If you want easy options, you can support the campaign efforts of organizations that defend rainforests, Indigenous peoples and wildlife such as the Rainforest Action Network, the Rainforest Information Centre, the Rainforest 4 Foundation and Rainforest Rescue which work closely with Indigenous and local communities while campaigning against the governments and corporations destroying rainforests, as well as the banks and insurance companies that support this destruction.

If you recognize the pervasiveness of the fear-driven violence in our world, which also drives the massive over-consumption of resources by people in industrialized countries then consider addressing this directly starting with yourself and by reviewing your relationship with children.3

If you wish to campaign strategically in support of Indigenous peoples and local communities in their struggles to halt the destruction of Earth’s rainforests.4

The governments and corporations that profit from the destruction of the rainforests are deeply entrenched and not about to give way without strategically focused campaigns to make it untenable and unprofitable for them to do so. This will include convincing key personnel, whether company directors of corporations involved in rainforest destruction, cargo ship owners, trade unionists (in many industries) and the many other agents involved in the rainforest destruction-to-customer supply chain, as well as ordinary consumers of rainforest products, to make conscious choices about the products they supply, use and/or buy. So strategy is imperative if we are to get corrupt and/or conscienceless governments and corporations, as well as people further removed from the source of the destruction, to end their role in rainforest destruction before it is too late.

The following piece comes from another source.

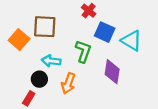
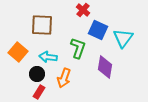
orange square: (19, 40) -> (18, 52), moved
cyan triangle: (131, 41) -> (123, 38), turned 35
red rectangle: (29, 98) -> (39, 92), moved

The big deforestation drivers are timber, palm oil, cattle and soy while mining, oil drilling, clothing and dam construction all play significant roles too, depending on the country. And, as reported by the CDP (formerly the Carbon Disclosure Project): ‘The ABCD (The Archer Daniels Midland Company [ADM], Bunge, Cargill and Louis Dreyfus Company) trader companies have a large impact on countless commodity supply chains. For example, they represent up to 90% of the global grain trade. With a wide array of clients that go from Nestlé to McDonald’s, their role in managing deforestation risk is crucial’ and, so far, grossly inadequate.5

Given the strategic sophistication necessary to tackle this complex problem effectively, if you want to view a 15 minute video of (or read a couple of short articles about) the inspirational Melbourne Rainforest Action Group (MRAG) that successfully led a national campaign from 1988 to 1991 to halt imports of rainforest timber into Australia, you can view it here: ‘Time to Act.’

In those cases where corrupt elites control or occupy countries, such as those controlling Brazil, the Democratic Republic of the Congo and West Papua, it might be necessary to remove these corrupt governments as part of the effort thus helping to restore the political space for local populations to defend rainforests and their rights.

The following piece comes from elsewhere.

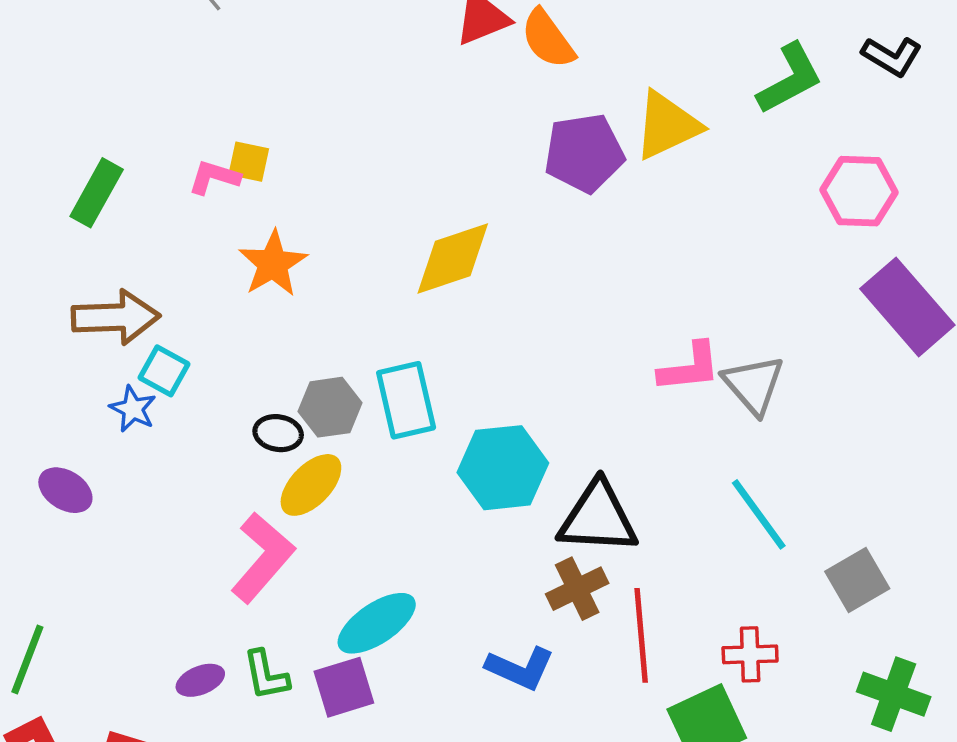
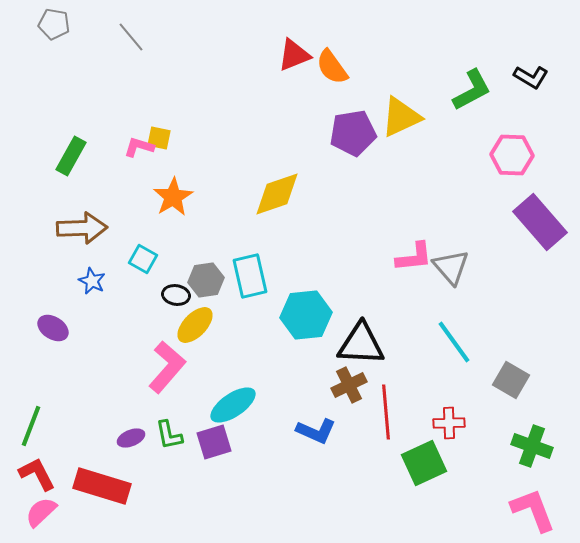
cyan square: (164, 371) -> (143, 259), moved
gray square: (857, 580) -> (511, 380), turned -30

You might also consider joining the global network of people resisting violence in all contexts by signing the online pledge of ‘The People’s Charter to Create a Nonviolent World.’

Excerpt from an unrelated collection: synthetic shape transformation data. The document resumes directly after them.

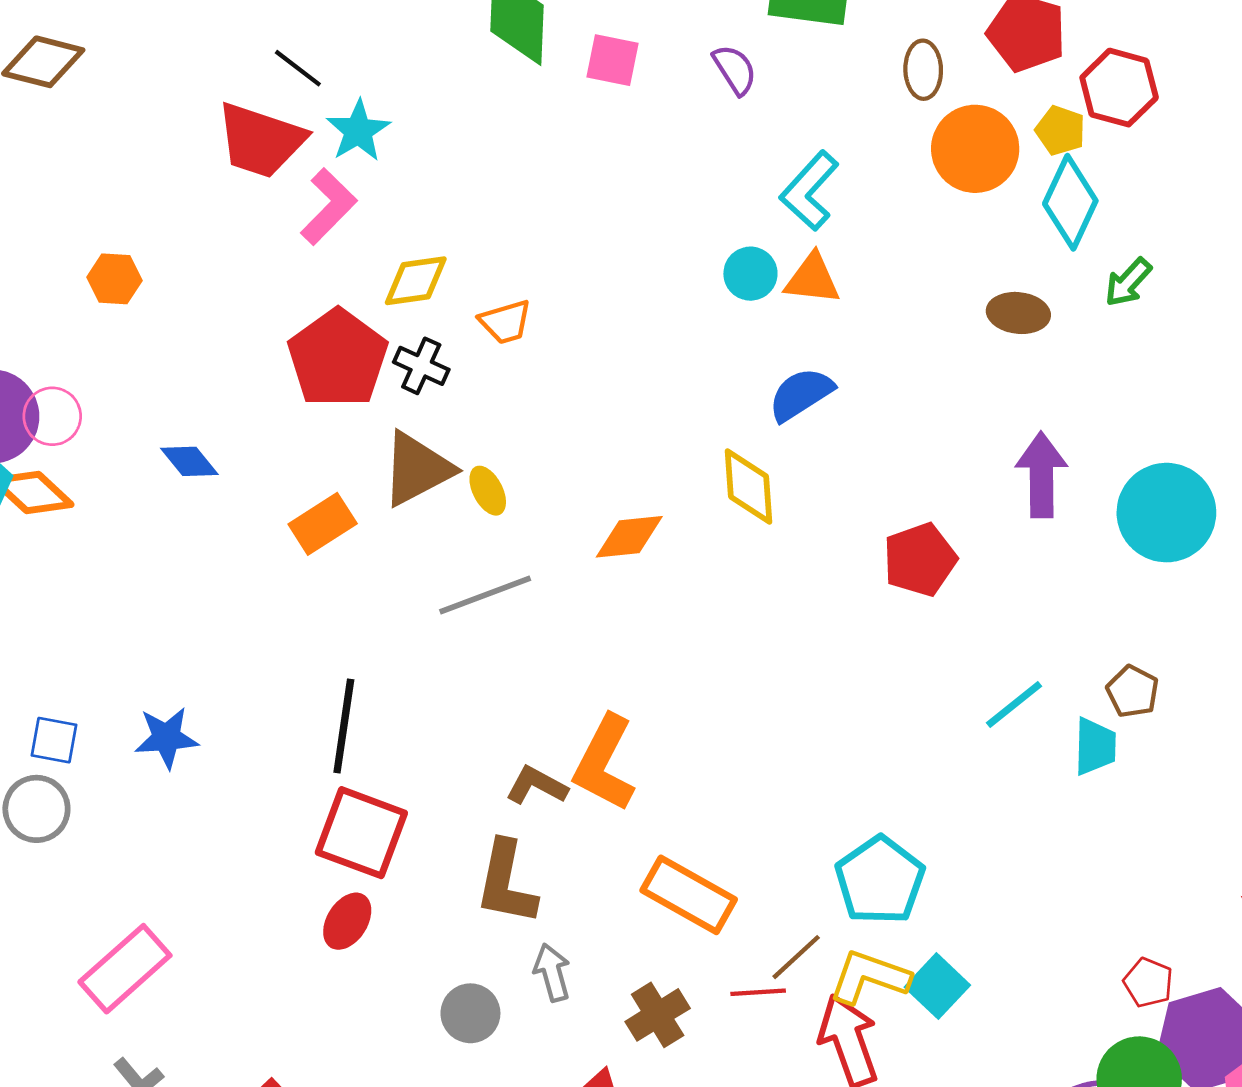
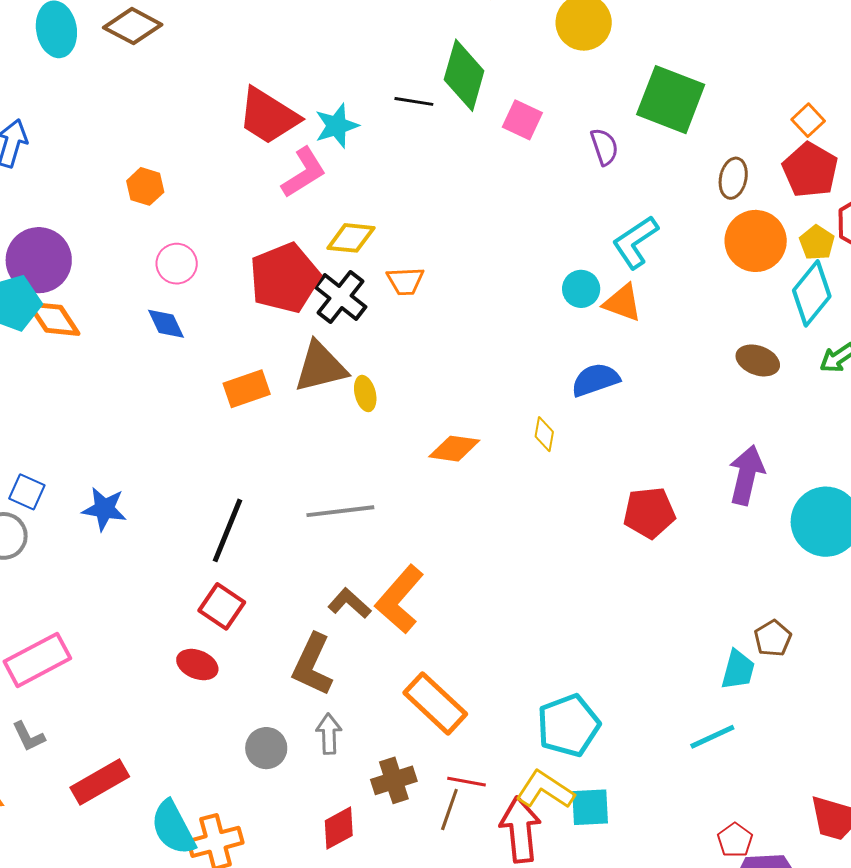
black line: (298, 68) -> (414, 101), moved, turned -42
black cross: (421, 366) -> (341, 297), size x1.4
pink circle: (52, 416) -> (177, 264), moved
yellow diamond: (749, 486) -> (544, 434), size x0.6
gray line: (485, 595) -> (340, 511), moved
cyan line: (1014, 705) -> (712, 737), moved
red square: (361, 833) -> (222, 606), size x0.7
red ellipse: (347, 921) -> (197, 665), turned 66
brown line: (796, 957) -> (449, 809), moved, turned -42
cyan square: (937, 986) -> (590, 807), turned 30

But if you do nothing else while understanding the simple point that Earth’s biosphere, including its rainforests, cannot sustain a human population of this magnitude of whom more than half endlessly over-consume, then consider accelerated participation in the strategy outlined in ‘The Flame Tree Project to Save Life on Earth.’

Or, if none of the above options appeal or they seem too complicated, consider committing to The Earth Pledge

Out of love for the Earth and all of its creatures, and my respect for their needs, from this day onwards I pledge that:

  1. I will listen deeply to children (see explanation above)
  2. I will not travel by plane
  3. I will not travel by car
  4. I will not eat meat and fish
  5. I will only eat organically/biodynamically grown food
  6. I will minimize the amount of fresh water I use, including by minimizing my ownership and use of electronic devices
  7. I will not buy rainforest timber
  8. I will not buy or use single-use plastic, such as bags, bottles, containers, cups and straws
  9. I will not use banks, superannuation (pension) funds or insurance companies that provide any service to corporations involved in fossil fuels, nuclear power and/or weapons
  10. I will not accept employment from, or invest in, any organization that supports or participates in the exploitation of fellow human beings or profits from killing and/or destruction of the biosphere
  11. I will not get news from the corporate media (mainstream newspapers, television, radio, Google, Facebook, Twitter…)
  12. I will make the effort to learn a skill, such as food gardening or sewing, that makes me more self-reliant
  13. I will gently encourage my family and friends to consider signing this pledge.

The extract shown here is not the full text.